Ed il benessere sociale?
Il concetto di benessere sociale nasce da Corey Keyes, la cui definizione è quella che avete letto nel titolo. Le dimensioni del benessere sociale sarebbero cinque.
L’integrazione sociale consiste nel grado di coesione fra se e l’ambiente circostante.
Mentre l‘accettazione sociale è una propensione positiva nei confronti altrui.
Il contributo sociale è la valutazione del proprio contributo in merito alla società.
La realizzazione sociale consiste nella consapevolezza delle proprie potenzialità in relazione al contesto sociale.
L’ultima dimensione è la coerenza sociale, ovvero la percezione che le dinamiche del contesto sociale siano comprensibili.
Allora, tutte queste dimensioni dimostrerebbero quanto il contesto influenzi il nostro benessere. Una delle pecche presenti all’interno di questo costrutto è di non aver considerato le conseguenze negative delle influenze. Infatti, essendo il contesto sociale molto spesso disfunzionale, il rischio per il benessere risulta molto presente.
Quindi, nacque la Psicologia Critica di Comunità che aveva l’obiettivo di mettere in discussione le ragioni retrostanti la natura della società. Uno dei maggiori esponenti fu Prilleltensky.

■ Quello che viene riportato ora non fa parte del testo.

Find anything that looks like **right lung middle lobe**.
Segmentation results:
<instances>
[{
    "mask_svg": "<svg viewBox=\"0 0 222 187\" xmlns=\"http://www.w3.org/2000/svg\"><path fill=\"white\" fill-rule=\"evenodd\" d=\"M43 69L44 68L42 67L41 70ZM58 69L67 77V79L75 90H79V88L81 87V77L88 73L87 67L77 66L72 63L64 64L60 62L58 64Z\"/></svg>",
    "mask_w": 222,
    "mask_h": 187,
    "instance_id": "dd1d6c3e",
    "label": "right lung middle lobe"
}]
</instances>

Egli riconosce la presenza di alcuni contesti/luoghi in cui il benessere può manifestarsi: livello personale, interpersonale, organizzativo e comunitario. Se il livello personale, interpersonale e comunitario non sono elementi nuovi, l’elemento di svolta è quello organizzativo! Inoltre, il lavoro è una delle altre componenti in cui il benessere può svilupparsi così come compromettersi! (Ne parliamo qui).

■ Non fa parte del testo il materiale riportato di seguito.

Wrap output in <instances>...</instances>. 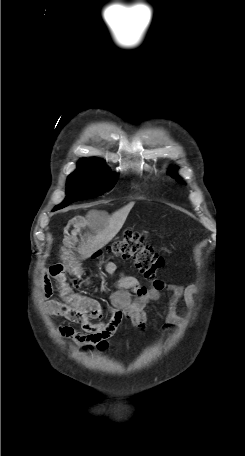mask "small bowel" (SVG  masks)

Allora, Prilleltensky afferma che per raggiungere il benessere nei vari livelli sia necessario sviluppare: una coscienza critica, l’esperienza e l’azione critica.
La coscienza critica permette di comprendere le reali influenze che generano malessere.
L’esperienza critica deriva dal vivere eventi capaci di modificare il proprio modo di interpretare i problemi.
L’unione di questi due elementi permette lo sviluppo di azioni critiche, ovvero comportamenti volti alla promozione del benessere.
Inoltre, nel modello di Prilleltensky vi è la distinzione tra segni, fonti e strategie.
I segni sarebbero le manifestazioni ed espressioni del benessere. Le fonti sono esperienze o relazioni capaci di generare benessere. Infine, le strategie sono comportamenti finalizzati ad uno scopo, ovvero lo sviluppo di benessere.
Facciamo un esempio a livello personale (luogo). La strategia che si vuole perseguire è lo sviluppo di empowerment. Tale empowerment si può sviluppare mediante esperienze di autoefficacia (fonti). E le manifestazioni (segni) è la percezione di controllo.